Kaposi sarcoma

Last revised by Ayla Al Kabbani on 18 Jun 2024

Kaposi sarcoma (KS) is a low-to-intermediate grade mesenchymal tumor that involves the lymphovascular system. The tumor can involve the pulmonary, gastrointestinal, cutaneous and musculoskeletal systems. Although it is often thought of as an AIDS-related condition, it may also be seen in other patient groups.

  • lymphoproliferative disorders (particularly with the classic form)

There are four recognized variants 1:

  • classic (chronic): multiple distal lower extremity predominant purple skin plaques and rarely involve visceral organs

  • endemic (lymphadenopathic): common in equatorial Africa

  • iatrogenic (organ transplant-related)

  • AIDS-related (epidemic): usually requires the CD4 count to drop <200 cells/mm3; may develop in up to 35% of patients with AIDS 2 and when developed it is considered an AIDS-defining illness

The latter two variants are much more common.

Kaposi sarcoma is caused by infection with human herpesvirus-8 (HHV-8), also known as Kaposi sarcoma-associated herpesvirus (KSHV) 9. The AIDS-related and post-transplant variants are also associated with immunosuppressive states.

Histologically can comprise of sheets of plump spindle-shaped cells surrounding and lining slit-like vascular spaces.

There is a wide spectrum of imaging findings depending on which organ is involved. However, most features are non-specific 1,2,4 but may assist in diagnosis if relevant clinical risk factors (e.g. background AIDS history) are evident. In 30% of cases, there is no concurrent cutaneous involvement 1.
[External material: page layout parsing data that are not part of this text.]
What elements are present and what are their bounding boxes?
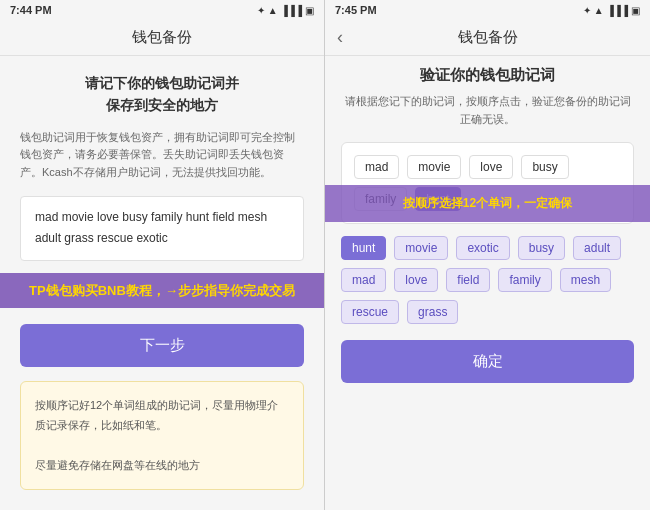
avail-mad[interactable]: mad xyxy=(341,268,386,292)
battery-icon: ▣ xyxy=(305,5,314,16)
tip-box: 按顺序记好12个单词组成的助记词，尽量用物理介质记录保存，比如纸和笔。尽量避免存… xyxy=(20,381,304,490)
selected-word-love[interactable]: love xyxy=(469,155,513,179)
avail-field[interactable]: field xyxy=(446,268,490,292)
next-button[interactable]: 下一步 xyxy=(20,324,304,367)
signal-icon: ▐▐▐ xyxy=(281,5,302,16)
back-button[interactable]: ‹ xyxy=(337,27,343,48)
avail-grass[interactable]: grass xyxy=(407,300,458,324)
left-status-icons: ✦ ▲ ▐▐▐ ▣ xyxy=(257,5,314,16)
wifi-icon: ▲ xyxy=(268,5,278,16)
confirm-button[interactable]: 确定 xyxy=(341,340,634,383)
avail-hunt[interactable]: hunt xyxy=(341,236,386,260)
left-content: 请记下你的钱包助记词并保存到安全的地方 钱包助记词用于恢复钱包资产，拥有助记词即… xyxy=(0,56,324,506)
mnemonic-display: mad movie love busy family hunt field me… xyxy=(20,196,304,261)
avail-busy[interactable]: busy xyxy=(518,236,565,260)
avail-exotic[interactable]: exotic xyxy=(456,236,509,260)
right-header: ‹ 钱包备份 xyxy=(325,20,650,56)
left-overlay-banner: TP钱包购买BNB教程，→步步指导你完成交易 xyxy=(0,273,324,309)
tip-text: 按顺序记好12个单词组成的助记词，尽量用物理介质记录保存，比如纸和笔。尽量避免存… xyxy=(35,399,278,470)
right-bluetooth-icon: ✦ xyxy=(583,5,591,16)
right-phone: 7:45 PM ✦ ▲ ▐▐▐ ▣ ‹ 钱包备份 验证你的钱包助记词 请根据您记… xyxy=(325,0,650,510)
verify-subtitle: 请根据您记下的助记词，按顺序点击，验证您备份的助记词正确无误。 xyxy=(341,93,634,128)
right-overlay: 按顺序选择12个单词，一定确保 xyxy=(325,185,650,222)
available-words-grid: hunt movie exotic busy adult mad love fi… xyxy=(341,236,634,324)
avail-rescue[interactable]: rescue xyxy=(341,300,399,324)
verify-content: 验证你的钱包助记词 请根据您记下的助记词，按顺序点击，验证您备份的助记词正确无误… xyxy=(325,56,650,393)
left-header-title: 钱包备份 xyxy=(132,28,192,47)
selected-word-mad[interactable]: mad xyxy=(354,155,399,179)
main-title: 请记下你的钱包助记词并保存到安全的地方 xyxy=(20,72,304,117)
right-signal-icon: ▐▐▐ xyxy=(607,5,628,16)
selected-word-movie[interactable]: movie xyxy=(407,155,461,179)
selected-word-busy[interactable]: busy xyxy=(521,155,568,179)
avail-family[interactable]: family xyxy=(498,268,551,292)
right-header-title: 钱包备份 xyxy=(458,28,518,47)
left-header: 钱包备份 xyxy=(0,20,324,56)
right-battery-icon: ▣ xyxy=(631,5,640,16)
right-wifi-icon: ▲ xyxy=(594,5,604,16)
avail-movie[interactable]: movie xyxy=(394,236,448,260)
warning-text: 钱包助记词用于恢复钱包资产，拥有助记词即可完全控制钱包资产，请务必要善保管。丢失… xyxy=(20,129,304,182)
right-time: 7:45 PM xyxy=(335,4,377,16)
avail-mesh[interactable]: mesh xyxy=(560,268,611,292)
verify-title: 验证你的钱包助记词 xyxy=(341,66,634,85)
left-phone: 7:44 PM ✦ ▲ ▐▐▐ ▣ 钱包备份 请记下你的钱包助记词并保存到安全的… xyxy=(0,0,325,510)
bluetooth-icon: ✦ xyxy=(257,5,265,16)
avail-adult[interactable]: adult xyxy=(573,236,621,260)
avail-love[interactable]: love xyxy=(394,268,438,292)
right-status-bar: 7:45 PM ✦ ▲ ▐▐▐ ▣ xyxy=(325,0,650,20)
left-time: 7:44 PM xyxy=(10,4,52,16)
left-status-bar: 7:44 PM ✦ ▲ ▐▐▐ ▣ xyxy=(0,0,324,20)
right-status-icons: ✦ ▲ ▐▐▐ ▣ xyxy=(583,5,640,16)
The following features may be seen on chest radiographs:

  • parenchymal nodular or reticular opacities with a predilection towards perihilar mid to lower zones; has two major patterns

    1. linear interstitial nodules

    2. fluffy ill-defined nodules

  • pleural effusion(s)

  • mediastinal and/or hilar lymphadenopathy

On HRCT of the chest:

  • ill-defined (flame-shaped) nodular opacities with usually bilateral and roughly symmetrical perilymphatic and peribronchovascular distribution (typically >1 cm in diameter) 1

On liver CT:

  • ill-defined multifocal peripheral portal nodules with variable attenuation (commonest hepatic neoplasm in AIDS patients) 1,4

Scintigraphy may be useful if concurrent opportunistic infection or lymphoma is suspected:

  • thallium-201: usually positive in both lymphoma and Kaposi sarcoma

  • gallium-67: usually negative in Kaposi sarcoma but positive in lymphoma and infection

This condition was first described by Moritz Kaposi (1837-1902), an Austro-Hungarian dermatologist, in 1872.